Argentiniens Parlament hat dem Präsidenten Néstor Kirchner außerordentliche Vollmachten bei der Haushaltsplanung übertragen – und sich zu einem wichtigen Teil selbst entmachtet. Kritiker fordern, den Obersten Gerichtshof einzuschalten

AUS BUENOS AIRES JÜRGEN VOGT

Das argentinische Parlament hat Präsident Néstor Kirchner auf unbestimmte Zeit Sondervollmachten erteilt, so genannte „superpoderes“. Damit kann die Regierung den Staatshaushalt ohne Befragung und Zustimmung des Parlamentes nach den eigenen Wünschen ändern.
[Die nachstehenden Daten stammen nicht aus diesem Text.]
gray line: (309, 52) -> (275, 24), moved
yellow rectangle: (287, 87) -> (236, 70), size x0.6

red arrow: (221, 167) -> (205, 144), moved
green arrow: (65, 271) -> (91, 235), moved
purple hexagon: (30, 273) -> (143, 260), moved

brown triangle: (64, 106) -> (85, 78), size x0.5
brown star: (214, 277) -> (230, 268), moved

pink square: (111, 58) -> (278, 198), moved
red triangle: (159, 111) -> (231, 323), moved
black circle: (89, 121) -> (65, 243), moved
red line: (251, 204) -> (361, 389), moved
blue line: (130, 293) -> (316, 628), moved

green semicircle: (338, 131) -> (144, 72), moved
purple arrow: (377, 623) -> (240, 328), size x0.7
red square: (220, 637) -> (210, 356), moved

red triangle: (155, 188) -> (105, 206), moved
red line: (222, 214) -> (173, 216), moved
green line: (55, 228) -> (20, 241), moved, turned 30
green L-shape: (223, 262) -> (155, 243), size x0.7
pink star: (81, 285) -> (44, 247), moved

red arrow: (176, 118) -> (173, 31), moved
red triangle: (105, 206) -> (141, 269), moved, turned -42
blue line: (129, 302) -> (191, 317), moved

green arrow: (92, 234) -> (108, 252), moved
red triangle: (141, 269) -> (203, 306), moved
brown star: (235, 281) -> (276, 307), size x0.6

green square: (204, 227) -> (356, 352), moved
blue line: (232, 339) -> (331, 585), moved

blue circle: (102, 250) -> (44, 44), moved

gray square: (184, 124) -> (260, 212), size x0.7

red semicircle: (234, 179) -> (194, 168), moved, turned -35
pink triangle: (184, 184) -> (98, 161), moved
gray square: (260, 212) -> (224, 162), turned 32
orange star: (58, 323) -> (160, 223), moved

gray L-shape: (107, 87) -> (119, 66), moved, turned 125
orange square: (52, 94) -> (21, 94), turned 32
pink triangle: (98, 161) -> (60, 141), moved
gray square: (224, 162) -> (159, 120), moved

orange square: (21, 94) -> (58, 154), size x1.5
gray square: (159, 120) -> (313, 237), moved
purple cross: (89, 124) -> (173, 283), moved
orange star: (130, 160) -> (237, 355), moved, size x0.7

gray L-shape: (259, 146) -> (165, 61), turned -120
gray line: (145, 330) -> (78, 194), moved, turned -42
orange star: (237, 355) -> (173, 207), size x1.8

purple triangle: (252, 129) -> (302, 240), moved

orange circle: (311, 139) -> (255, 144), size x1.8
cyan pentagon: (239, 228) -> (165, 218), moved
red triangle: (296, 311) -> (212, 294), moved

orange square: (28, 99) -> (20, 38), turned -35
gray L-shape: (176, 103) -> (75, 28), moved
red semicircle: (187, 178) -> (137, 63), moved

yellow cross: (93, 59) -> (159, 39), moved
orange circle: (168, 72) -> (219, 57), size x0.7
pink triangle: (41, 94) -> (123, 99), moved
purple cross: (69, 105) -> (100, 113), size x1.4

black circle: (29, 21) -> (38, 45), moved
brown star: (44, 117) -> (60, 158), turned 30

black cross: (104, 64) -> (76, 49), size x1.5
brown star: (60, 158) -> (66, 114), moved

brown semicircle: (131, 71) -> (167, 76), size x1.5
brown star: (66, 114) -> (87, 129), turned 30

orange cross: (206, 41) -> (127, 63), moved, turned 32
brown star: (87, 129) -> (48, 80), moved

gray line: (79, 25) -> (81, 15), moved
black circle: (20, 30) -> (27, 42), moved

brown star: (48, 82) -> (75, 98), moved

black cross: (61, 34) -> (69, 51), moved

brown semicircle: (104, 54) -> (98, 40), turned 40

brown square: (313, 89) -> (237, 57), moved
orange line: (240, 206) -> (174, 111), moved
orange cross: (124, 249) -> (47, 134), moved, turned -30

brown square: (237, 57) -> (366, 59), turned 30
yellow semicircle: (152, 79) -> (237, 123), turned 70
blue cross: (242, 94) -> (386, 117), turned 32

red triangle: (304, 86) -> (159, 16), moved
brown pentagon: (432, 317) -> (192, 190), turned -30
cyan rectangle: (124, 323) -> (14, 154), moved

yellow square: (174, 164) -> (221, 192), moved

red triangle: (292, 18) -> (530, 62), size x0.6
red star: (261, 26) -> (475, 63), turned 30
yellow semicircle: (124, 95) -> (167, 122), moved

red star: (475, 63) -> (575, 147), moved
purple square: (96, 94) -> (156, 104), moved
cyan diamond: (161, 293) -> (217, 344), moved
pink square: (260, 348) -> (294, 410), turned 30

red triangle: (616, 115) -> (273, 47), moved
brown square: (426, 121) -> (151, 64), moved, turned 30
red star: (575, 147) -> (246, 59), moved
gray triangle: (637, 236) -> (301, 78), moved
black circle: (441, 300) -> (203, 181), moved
Die Abgeordneten hatten nach zwölf, teilweise turbulenten Stunden Debatte am frühen Donnerstagmorgen der Änderung mit 134 zu 90 Stimmen zugestimmt.

Während es der ehemalige Präsident Raúl Alfonsín im Vorfeld der Abstimmung „das Ende der Republik“ nannte, sprach der amtierende Präsident Néstor Kirchner von einem bloßen Finanzverwaltungsgesetz, das da modifiziert werde. In der Tat handelt es sich nur um die Modifizierung des Artikels 37 des argentinischen Finanzverwaltungsgesetzes. Die Exekutive hat jedoch damit, zusammen mit einer Neuregelung bei den Präsidentendekreten, die Haushaltskontrollfunktion des Kongresses kurzerhand ausgehebelt.

Schon seit 1997 ist es dem Kabinettschef per Gesetz erlaubt, die einzelnen Posten im Staatshaushalt zu verschieben. Beispielsweise mehr Ausgaben im Bildungsbereich zu Lasten von Verteidigungsausgaben. Allerdings musste diese Erlaubnis mit der Vorlage des neuen Haushaltsentwurfes vom Parlament jedes Jahr erneut verlängert werden. Diese Erlaubnis ist nun per Gesetz für unbegrenzte Zeit festgeschrieben. Zusätzlich kann der Kabinettschef jetzt auch die laufenden Ausgaben des Haushalts zu Lasten der veranschlagten Investitionsausgaben erhöhen.

Gut zwei Wochen zuvor konnte die Exekutive bereits eine Neuregelung bei den Notstandsdekreten durchsetzen. Dass Präsidenten in Argentinien mit Dekreten regieren, ist nicht neu. Kirchner kommt in seiner dreijährigen Amtszeit bereits auf über 200. Bisher war die Frage, wie das Parlament Präsidentendekrete behandeln soll, offen geblieben. Eine entsprechende Initiative war stolze zwölf Jahre lang nicht behandelt worden. Bis vor einigen Monaten ein Senator darauf drängte, der Kongress möge doch endlich beschließen, dass er über die Präsidentendekreten abzustimmen habe.

Plötzlich hatte es die Regierung Kirchner ebenfalls eilig. Am 20. Juli stimmte der Kongress zu, dass Präsidentendekrete von den beiden Kammern zwar behandelt werden müssen, aber sie dennoch in Kraft sind und bleiben, bis der Kongress über sie befunden hat.

„Das Parlament ist dabei, die Kontrolle zu verlieren, was mit den Staatsgeldern gemacht wird. Wir sind am Beginn einer Abschaffung der Institutionen“, kommentierte Fernando Chironi, der Fraktionsvorsitzende der Radikalen Bürgerunion UCR das Ergebnis. Drastischer formuliert es der Politologieprofessor Sergio Berensztein: „Das lässt den Kongress ohne jegliche Funktion. Es markiert eine Anhäufung der Macht des Präsidenten, die den grundlegenden Prinzipien der Gewaltenteilung unsere Republik widerspricht.“ Er plädiert dafür, dass jetzt der Oberste Gerichtshof einschreitet: „Das ist ein Musterbeispiel für die „Hyperpräsidentschaft“ dieser Regierung.